" Kalian adalah
umat terbaik yang dilahirkan untuk manusia, menyuruh kepada yang ma’ruf dan
mencegah dari yang mungkar dan beriman kepada Allah "(Ali Imran :
110).
Allah SWT telah
menetapkan bahwa kaum muslimin adalah umat yang terbaik diantara manusia. Status
ini diberikan kepada kaum mulimin agar mereka menjadi pemimpin dan penuntun bagi
umat-umat lain. Sayyid Qutb dalam Fii Zhilalil Qur’an menafsirkan bahwa
yang layak menjadi pemimpin umat manusia hanyalah "orang-orang yang berpredikat
terbaik". Karena ingin meraih predikat umat terbaik itulah, umat Islam terdahulu
tidak pernah berhenti ataupun lemah semangatnya dalam perjuangan menyebarkan
risalah Islam ke seluruh permukaan bumi. Mereka yakin bahwa metode untuk
mewujudkan kebangkitan Islam hanyalah dengan menjadikan Islam sebagai pedoman
hidup yang lengkap. Islam dijadikan sebagai pola kehidupan yang menyeluruh. Umat
Islam percaya dan yakin bahwa hanya Islam yang mampu memecahkan seluruh urusan
manusia secara sempurna, menyeluruh, praktis dan sesuai dengan fitrah
kemanusiaan.
Namun saat ini umat
Islam berada dalam kondisi dan situasi yang lemah serta paling rendah dalam
memahami Islam. Kondisi ini telah terbukti menyebabkan segala bentuk
pemikiran-pemikiran yang merusak menyusup kedalam tubuh umat Islam. Hal inilah
yang mengakibatkan munculnya berbagai gangguan dan keresahan. Umat Islam
cenderung mudah mengabaikan hukum-hukum Islam. Akhirnya kehidupan mereka merosot
sampai ke taraf rendah. Dalam kondisi ini, umat Islam tidak memiliki peranan
lagi dalam percaturan politik internasional.
Sebenarnya tidak ada
cara lain untuk menyelamatkan umat dan membangkitkannya kembali menempati
kedudukan mulia, selain dari mengembalikan umat pada sifat yang menjadikannya
umat terbaik, yakni beriman kepada Allah SWT, melaksanakan amar ma’ruf dan
mencegah kemungkaran (nahi mungkar), sebagaimana yang diungkapkan dalam ayat
diatas.
Umat yang beriman kepada
Allah SWT, konsekuensinya adalah menjadi umat yang tunduk hanya kepada Allah
SWT. Yakni tunduk kepada ketentuan-Nya. Demikian pula umat yang melaksanakan
amar ma’ruf dan nahi mungkar berarti umat yang menegakkan tolok ukur segala
sesuatu berdasarkan ridlo dan murka Allah atau baik dan buruk menurut Allah. Hal
ini berarti kedudukan mulia sebagai umat terbaik akan bisa diraih kembali oleh
umat Islam, bila mereka mendasarkan pengaturan segala urusannya, bahkan urusan
umat manusia (lainnya) diatas perintah dan larangan Allah SWT, yang termaktub di
dalam kitabbullah dan sunah Rasul-Nya.
Berpolitik Hukumnya
Fardlu
Politik senantiasa
diperlukan oleh masyarakat manapun. Ia merupakan upaya untuk memelihara urusan
umat di dalam dan di luar negeri. Kalau kita memandang seseorang dalam sosoknya
sebagai manusia (sifat manusiawinya), ataupun sebagai individu yang hidup dalam
komunitas tertentu, maka sebenarnya ia bisa disebut sebagai seorang politikus.

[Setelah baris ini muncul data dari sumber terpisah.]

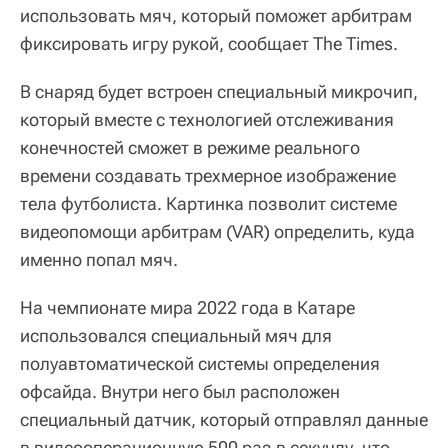
использовать мяч, который поможет арбитрам
фиксировать игру рукой, сообщает The Times.
В снаряд будет встроен специальный микрочип,
который вместе с технологией отслеживания
конечностей сможет в режиме реального
времени создавать трехмерное изображение
тела футболиста. Картинка позволит системе
видеопомощи арбитрам (VAR) определить, куда
именно попал мяч.
На чемпионате мира 2022 года в Катаре
использовался специальный мяч для
полуавтоматической системы определения
офсайда. Внутри него был расположен
специальный датчик, который отправлял данные
в видеооперационную 500 раз в секунду, что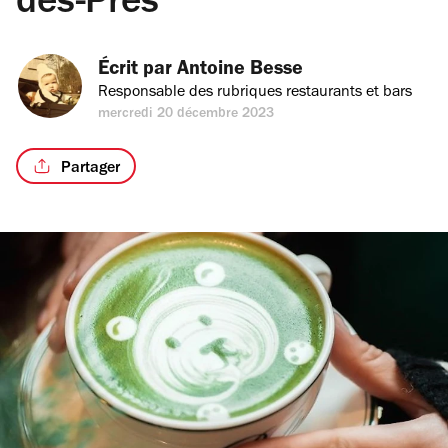
des-Prés
Écrit par 
Antoine Besse
Responsable des rubriques restaurants et bars
mercredi 20 décembre 2023
Partager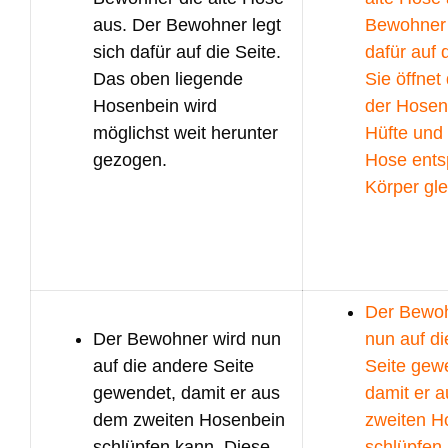
aus. Der Bewohner legt
Bewohner 
sich dafür auf die Seite.
dafür auf 
Das oben liegende
Sie öffnet
Hosenbein wird
der Hosen
möglichst weit herunter
Hüfte und 
gezogen.
Hose ents
Körper gle
Der Bewoh
Der Bewohner wird nun
nun auf d
auf die andere Seite
Seite gew
gewendet, damit er aus
damit er 
dem zweiten Hosenbein
zweiten H
schlüpfen kann. Diese
schlüpfen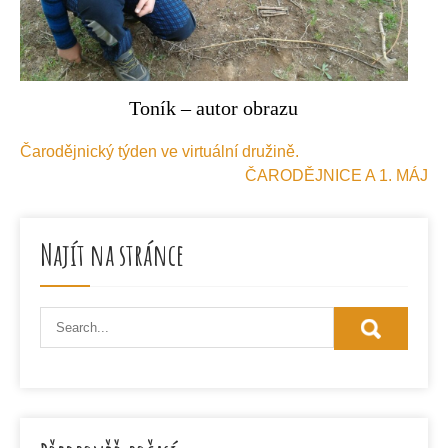
Toník – autor obrazu
Navigace
Čarodějnický týden ve virtuální družině.
pro
ČARODĚJNICE A 1. MÁJ
příspěvek
Najít na stránce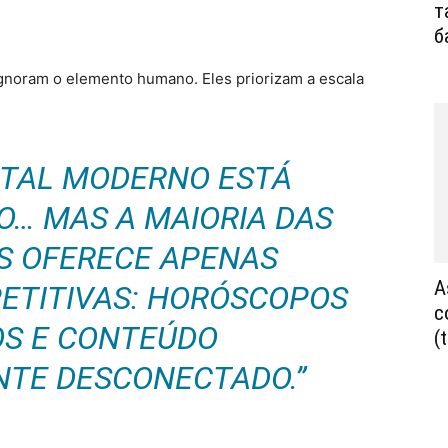
т
б
ignoram o elemento humano. Eles priorizam a escala
ITAL MODERNO ESTÁ
… MAS A MAIORIA DAS
S OFERECE APENAS
A
PETITIVAS: HORÓSCOPOS
c
OS E CONTEÚDO
(
TE DESCONECTADO.”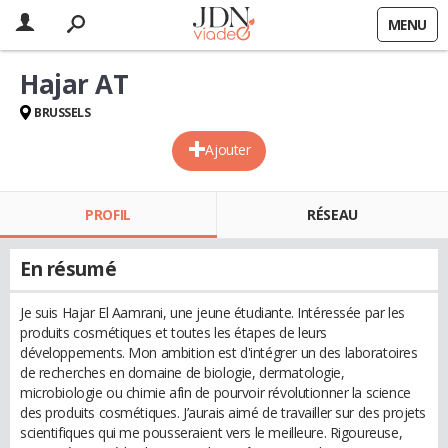
MENU
Hajar AT
BRUSSELS
Ajouter
PROFIL
RÉSEAU
En résumé
Je suis Hajar El Aamrani, une jeune étudiante. Intéressée par les
produits cosmétiques et toutes les étapes de leurs
développements. Mon ambition est d'intégrer un des laboratoires
de recherches en domaine de biologie, dermatologie,
microbiologie ou chimie afin de pourvoir révolutionner la science
des produits cosmétiques. J’aurais aimé de travailler sur des projets
scientifiques qui me pousseraient vers le meilleure. Rigoureuse,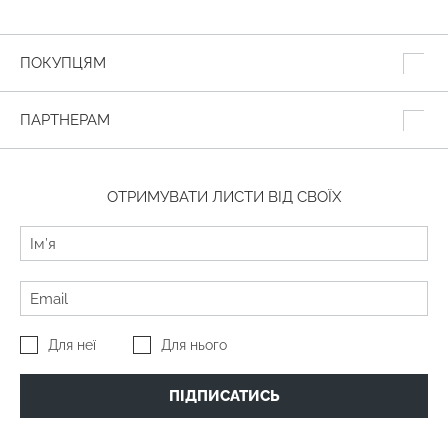
ПОКУПЦЯМ
ПАРТНЕРАМ
ОТРИМУВАТИ ЛИСТИ ВІД СВОЇХ
Для неї
Для нього
ПІДПИСАТИСЬ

Di dalam hidupnya manusia tidak pernah berhenti dan mengurusi urusannya sendiri,
urusan orang lain yang menjadi tanggung jawabnya, urusan bangsanya, ideologi dan
pemikiran-pemikirannya. Oleh karena itu setiap individu, kelompok, organisasi
ataupun negara yang memperhatikan urusan umat (dalam lingkup negara dan
wilayah-wilayah mereka) bisa disebut sebagai politikus. Kita bisa mengenali hal
ini dari tabiat aktivitasnya, kehidupan yang mereka hadapi serta tanggung
jawabnya.
Islam sebagai agama yang
juga dianut oleh mayoritas umat di Indonesia selain sebagai aqidah ruhiyah (yang
mengatur hubungan manusia dengan Rabb-nya), juga merupakan aqidah siyasiyah
(yang mengatur hubungan antara sesama manusia dan dirinya sendiri). Oleh karena
itu Islam tidak bisa dilepaskan dari aturan yang mengatur urusan masyarakat dan
negara. Islam bukanlah agama yang mengurusi ibadah mahdloh individu
saja.
Berpolitik adalah hal
yang sangat penting bagi kaum muslimin. Ini kalau kita memahami betapa
pentingnya mengurusi urusan umat agar tetap berjalan sesuai dengan syari’at
Islam. Terlebih lagi ‘memikirkan/memperhatikan urusan umat Islam’ hukumnya
fardlu (wajib)sebagaimana Rasulullah bersabda :
"Barangsiapa di pagi
hari perhatiannya kepada selain Allah, maka Allah akan berlepas dari orang itu.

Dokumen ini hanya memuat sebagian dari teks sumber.